Except for batteries, the transmitter arrived completely ready to use. No programming was necessary. However, the transmitter does have some programming changes available including servo reversing. This was fully explained in the manual.

The Huey has a gain adjustment that can be moved to increase or decrease gain as needed for tail control. I found mine to have good head locking and very little excess tail movement so I found no need to adjust the gain on the helicopter. The instruction manual clearly showed where and how to make the adjustments if it had been necessary.

For the newer pilot the instruction manual has some good instructions explaining the basic flight controls that were well explained. The instruction manual can be viewed on the Heli-Max website and a written copy came with the Huey. There are a full set of replacement parts listed in the manual that can be ordered from Heli-Max so repairing and getting the Huey back in the air should be easy to do.



The Huey has four channel control. The left stick, the collective, controls throttle and rudder. It turns the helicopter in place in either direction very well. Turning quickly in a circle, making a pirouette, requires throttle adjustment as making a left pirouette will cause the Huey to climb without adjustment while a right pirouette will cause the Huey to drop. This is true of all coaxial helicopters that I have flown but the Huey was particularly sensitive in doing them on High rate. The right stick, the cyclic stick, controls forward and backward flight as well as side to side flight. There was also a dual rate switch for high and low rates located on the upper right front of the transmitter. Heli-Max recommended that I first fly with the dual rate switch in the low rate position. I did that and I agree with that recommendation.

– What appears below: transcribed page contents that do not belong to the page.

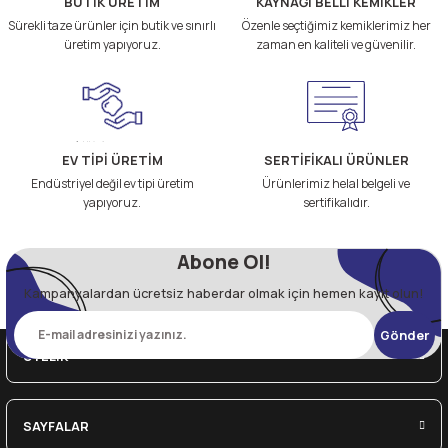
BUTİK ÜRETİM
KAYNAĞI BELLİ KEMİKLER
Sürekli taze ürünler için butik ve sınırlı
Özenle seçtiğimiz kemiklerimiz her
üretim yapıyoruz.
zaman en kaliteli ve güvenilir.
EV TİPİ ÜRETİM
SERTİFİKALI ÜRÜNLER
Endüstriyel değil ev tipi üretim
Ürünlerimiz helal belgeli ve
yapıyoruz.
sertifikalıdır.
Abone Ol!
Kampanyalardan ücretsiz haberdar olmak için hemen kayıt olun!
Gönder
ÜYELİK
SAYFALAR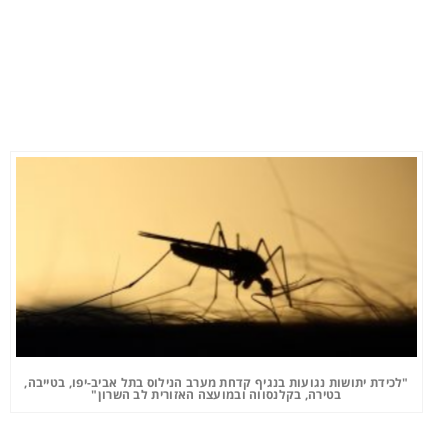
"לכידת יתושות נגועות בנגיף קדחת מערב הנילוס בתל אביב-יפו, בטייבה,
בטירה, בקלנסווה ובמועצה האזורית לב השרון"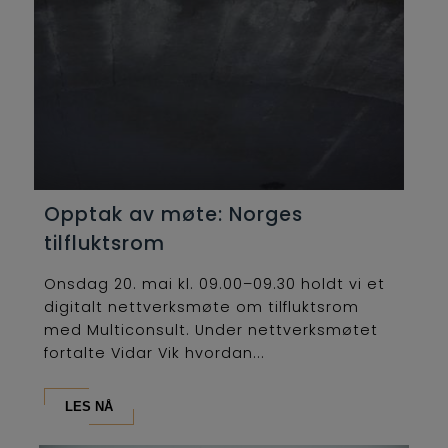
Opptak av møte: Norges
tilfluktsrom
Onsdag 20. mai kl. 09.00–09.30 holdt vi et
digitalt nettverksmøte om tilfluktsrom
med Multiconsult. Under nettverksmøtet
fortalte Vidar Vik hvordan...
LES NÅ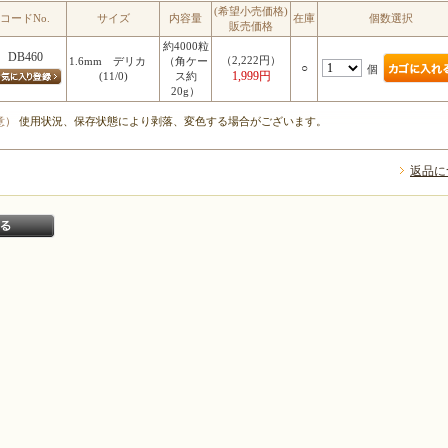
(希望小売価格)
コードNo.
サイズ
内容量
在庫
個数選択
販売価格
約4000粒
DB460
（2,222円）
1.6mm デリカ
（角ケー
○
個
1,999円
(11/0)
ス約
20g）
意）
使用状況、保存状態により剥落、変色する場合がございます。
返品に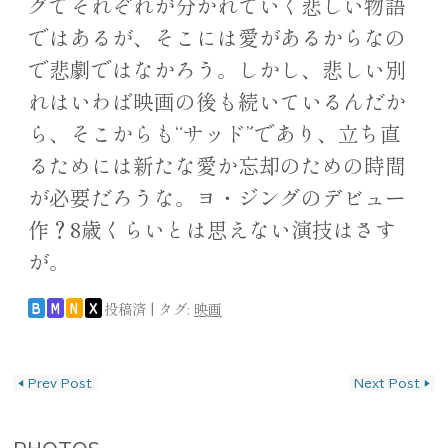
グでそれぞれが分かれていく悲しい物語
ではあるが、そこには愛があるからなの
で悲劇ではなかろう。しかし、悲しい別
れはいわば映画の後も続いているんだか
ら、そこからも“サッド”であり、立ち直
るためには新たな愛か忘却のための時間
が必要だろうな。ヨ・ジングのデビュー
作？8歳くらいとは思えない演技はさす
が。
投稿済
|
タグ:
映画
B
M
N
X
投稿ナビゲーション
◀
Prev Post
Next Post
▶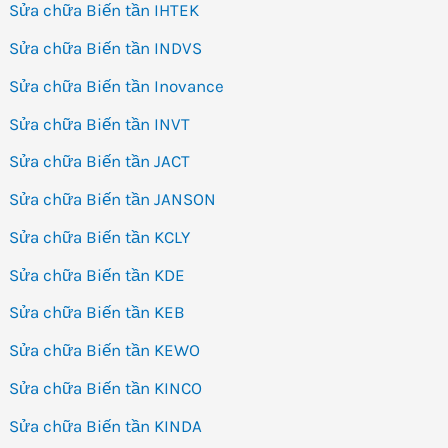
Sửa chữa Biến tần IHTEK
Sửa chữa Biến tần INDVS
Sửa chữa Biến tần Inovance
Sửa chữa Biến tần INVT
Sửa chữa Biến tần JACT
Sửa chữa Biến tần JANSON
Sửa chữa Biến tần KCLY
Sửa chữa Biến tần KDE
Sửa chữa Biến tần KEB
Sửa chữa Biến tần KEWO
Sửa chữa Biến tần KINCO
Sửa chữa Biến tần KINDA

My first flight was done in the Columbia River Gorge in the parking lot in front of the Latourell waterfall early in the morning. It was calm, and I initially had the place to myself. I powered up the Huey properly as described above and had a very nice controlled flight in the low rate mode. I directed the Huey straight up about three feet off of the ground and put her in a very nice hover. I went hands off for about five seconds and then had to correct for a bit of drift. She performed nice pirouettes to the right and to the left. I finished my first flight by doing some small and then large figure eights. I landed and powered down the Huey and as I was alone I waited for another tourist to get some help in taking a picture of the Huey with the waterfall in the background.

After a wait of about ten minutes, a couple arrived and the man agreed to take a couple of pictures of the helicopter before they started their hike. It was during this power up that I moved a stick as discussed above and my next flight was a bit out of control as the Huey wanted to fly backwards and not fly to the left. Throttle and rudder were fortunately normal. I took off and learned my Huey was not performing as it had the flight before and at that point I didn't know why it was behaving differently. I was able to line the helicopter up with the waterfall and the stranger was able to get some pictures. One of those pictures is posted below. The couple was anxious to get on with their hike and get away from the crazy guy with the helicopter. After they left I figured out the problem was with my movement of the stick during the powering up process. Powering up properly I had another nice flight by myself in the parking lot.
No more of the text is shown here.